[Items listed in a dataset]
Segment Open
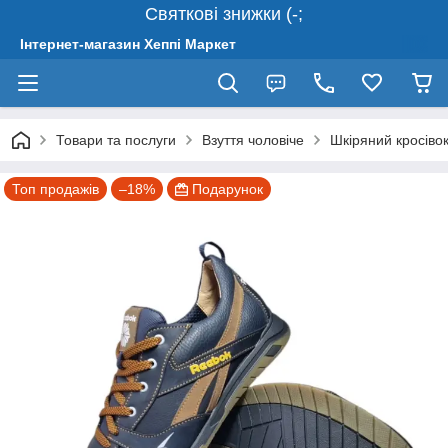
Святкові знижки (-;
Інтернет-магазин Хеппі Маркет
Товари та послуги
Взуття чоловіче
Шкіряний кросівок
Топ продажів
–18%
Подарунок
Segment Closed
# [THE TASK]
Your answer must be an exact copy of every entry, with no pictures in it.

# [SOLVED EXERCISE]
Святкові знижки (-;
Інтернет-магазин Хеппі Маркет
Товари та послуги
Взуття чоловіче
Шкіряний кросівок
Топ продажів
–18%
Подарунок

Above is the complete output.